FOR IMMEDIATE RELEASE



CONTACT:

Chris Danielsen

Director of Public Relations

National Federation of the Blind

(410) 659-9314, extension 2330

(410) 262-1281 (Cell)

<mailto:cdanielsen at nfb.org>cdanielsen at nfb.org




Penn State Discriminates Against Blind Students and Faculty




National Federation of the Blind Files Complaint Against Penn State



Baltimore, Maryland (November 12, 2010): The 
National Federation of the Blind (NFB), the 
nation’s oldest and largest organization of blind 
people, announced today that it has filed a 
complaint with the United States Department of 
Education, Office for Civil Rights, requesting an 
investigation of Pennsylvania State University 
(Penn State) for violating the civil rights of 
blind students and faculty.  The NFB filed the 
complaint because a variety of computer- and 
technology-based services and Web sites at Penn 
State are inaccessible to blind students and 
faculty.  Title II of the Americans with 
Disabilities Act requires public state 
universities to offer equal access to their programs and services.

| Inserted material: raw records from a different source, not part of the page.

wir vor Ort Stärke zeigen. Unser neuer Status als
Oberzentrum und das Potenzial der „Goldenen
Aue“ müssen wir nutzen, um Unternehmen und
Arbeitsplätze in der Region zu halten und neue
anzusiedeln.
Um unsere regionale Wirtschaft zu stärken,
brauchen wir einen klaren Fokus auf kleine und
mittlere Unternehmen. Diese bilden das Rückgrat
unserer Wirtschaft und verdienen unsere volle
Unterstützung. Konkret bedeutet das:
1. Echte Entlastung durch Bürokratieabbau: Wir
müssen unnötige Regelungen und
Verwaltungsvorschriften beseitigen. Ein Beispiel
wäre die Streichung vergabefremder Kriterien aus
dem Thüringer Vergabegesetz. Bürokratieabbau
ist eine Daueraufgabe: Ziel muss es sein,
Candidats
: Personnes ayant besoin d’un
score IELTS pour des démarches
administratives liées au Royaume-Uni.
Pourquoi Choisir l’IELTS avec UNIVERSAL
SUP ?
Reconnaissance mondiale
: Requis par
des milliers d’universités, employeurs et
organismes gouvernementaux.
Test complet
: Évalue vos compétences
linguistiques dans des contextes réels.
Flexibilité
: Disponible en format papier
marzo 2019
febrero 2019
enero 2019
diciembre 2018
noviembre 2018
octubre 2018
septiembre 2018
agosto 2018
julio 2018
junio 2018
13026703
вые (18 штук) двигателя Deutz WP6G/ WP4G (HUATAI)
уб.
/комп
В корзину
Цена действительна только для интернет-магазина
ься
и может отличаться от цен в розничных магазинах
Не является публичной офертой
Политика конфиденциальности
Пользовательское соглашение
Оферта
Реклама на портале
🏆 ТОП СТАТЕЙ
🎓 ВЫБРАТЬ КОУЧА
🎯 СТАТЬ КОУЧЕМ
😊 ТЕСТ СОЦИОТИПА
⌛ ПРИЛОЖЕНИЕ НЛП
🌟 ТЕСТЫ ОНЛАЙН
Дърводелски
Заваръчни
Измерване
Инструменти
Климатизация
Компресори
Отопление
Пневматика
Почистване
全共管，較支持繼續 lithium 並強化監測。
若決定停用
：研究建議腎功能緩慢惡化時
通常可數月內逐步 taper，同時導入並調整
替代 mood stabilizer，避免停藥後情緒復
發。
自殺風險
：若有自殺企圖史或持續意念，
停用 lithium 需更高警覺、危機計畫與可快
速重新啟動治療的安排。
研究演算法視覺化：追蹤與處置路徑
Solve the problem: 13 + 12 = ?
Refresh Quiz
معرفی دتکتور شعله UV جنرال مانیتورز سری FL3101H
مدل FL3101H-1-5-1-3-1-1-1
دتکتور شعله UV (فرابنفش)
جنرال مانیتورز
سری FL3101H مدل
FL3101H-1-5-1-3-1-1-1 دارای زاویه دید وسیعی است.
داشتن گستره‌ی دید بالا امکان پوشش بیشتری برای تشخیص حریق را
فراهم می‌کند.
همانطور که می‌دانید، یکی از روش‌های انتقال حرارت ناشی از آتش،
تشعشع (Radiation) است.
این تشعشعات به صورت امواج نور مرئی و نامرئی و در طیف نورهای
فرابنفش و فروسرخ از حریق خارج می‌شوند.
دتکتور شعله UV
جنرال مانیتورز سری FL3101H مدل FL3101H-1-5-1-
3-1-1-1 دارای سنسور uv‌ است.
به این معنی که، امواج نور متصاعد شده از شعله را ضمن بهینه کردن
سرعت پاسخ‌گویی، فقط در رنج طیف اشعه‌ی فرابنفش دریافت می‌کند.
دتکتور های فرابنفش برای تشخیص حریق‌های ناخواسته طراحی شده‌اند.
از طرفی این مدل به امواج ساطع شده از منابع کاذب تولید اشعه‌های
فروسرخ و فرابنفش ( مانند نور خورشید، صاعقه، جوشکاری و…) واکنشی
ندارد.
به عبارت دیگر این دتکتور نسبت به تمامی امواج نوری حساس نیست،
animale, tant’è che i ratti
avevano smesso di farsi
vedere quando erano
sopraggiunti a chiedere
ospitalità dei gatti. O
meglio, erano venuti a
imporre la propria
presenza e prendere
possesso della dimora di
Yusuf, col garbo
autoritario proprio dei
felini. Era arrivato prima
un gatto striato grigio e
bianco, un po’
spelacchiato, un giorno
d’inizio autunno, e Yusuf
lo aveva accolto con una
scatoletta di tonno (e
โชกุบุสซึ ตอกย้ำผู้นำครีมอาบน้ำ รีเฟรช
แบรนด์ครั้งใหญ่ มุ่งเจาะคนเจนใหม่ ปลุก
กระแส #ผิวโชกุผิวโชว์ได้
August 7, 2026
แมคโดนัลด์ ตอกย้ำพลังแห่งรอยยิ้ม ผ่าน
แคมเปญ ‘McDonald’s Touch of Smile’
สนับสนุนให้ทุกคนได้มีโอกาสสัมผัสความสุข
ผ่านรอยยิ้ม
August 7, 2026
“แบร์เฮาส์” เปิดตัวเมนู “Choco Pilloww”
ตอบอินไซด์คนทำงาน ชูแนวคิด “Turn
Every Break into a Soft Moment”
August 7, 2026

The accessibility problems at Penn State include:
    * The library at Penn State hosts a Web site 
with access to the library catalog that is 
available to any registered student.  The Web 
site, however, is not fully accessible to blind 
students due to improper coding that prevents 
screen access software used by the blind from properly interpreting the site.
    * Many of Penn State’s departmental Web sites 
are not fully accessible to the blind, including, 
ironically, the Web site for the Office of Disability Services.
    * Penn State utilizes the ANGEL course 
management system.  ANGEL is an integral part of 
the learning and teaching experience at Penn 
State that allows students and professors to 
interact with each other online and perform 
various  course-related functions. This course 
management software is almost completely inaccessible to blind users.
    * Many teachers at Penn State use a “smart” 
podium, which allows the professor to connect 
his/her laptop to a computer at the podium and 
display images and videos loaded from the laptop 
on a screen at the front of the room.  The podium 
is operated by an inaccessible touchscreen keypad 
that controls almost all podium functions.  Thus, 
blind faculty members must rely on assistance 
from a sighted person to utilize the podium.
    * Penn State contracts with PNC Bank to 
enable students to use their identification cards 
as debit cards.  The PNC Web site is nearly 
inaccessible with screen access software, and 
there is only one ATM on the entire Penn State 
campus with audio output through a headphone jack 
so that blind students can use it privately and independently.

Dr. Marc Maurer, President of the National 
Federation of the Blind, said: “The number and 
scope of the accessibility problems at Penn State 
demonstrate the institution’s blatant­and 
unlawful­lack of regard for the equal education 
of its blind students and failure to accommodate 
its blind faculty members and employees.  There 
is simply no excuse for blind students and 
faculty to be denied the same access to 
information and technology as their sighted 
peers.  Sadly, this cavalier attitude toward 
accessibility is found not only at Penn State, 
but at many of our nation’s colleges and 
universities.  That is why we have asked the 
United States Department of Education to act 
swiftly and decisively to ensure that blind 
students and faculty members are given the same 
access and opportunity to succeed as their sighted peers.”



The National Federation of the Blind is 
represented in this matter by Daniel F. 
Goldstein, Sharon Krevor-Weisbaum, and Brooke 
Lierman of the Baltimore firm Brown, Goldstein, and Levy.



###





About the National Federation of the Blind

With more than 50,000 members, the National 
Federation of the Blind is the largest and most 
influential membership organization of blind 
people in the United States.  The NFB improves 
blind people’s lives through advocacy, education, 
research, technology, and programs encouraging 
independence and self-confidence.  It is the 
leading force in the blindness field today and 
the voice of the nation's blind.  In January 2004 
the NFB opened the National Federation of the 
Blind Jernigan Institute, the first research and 
training center in the United States for the blind led by the blind.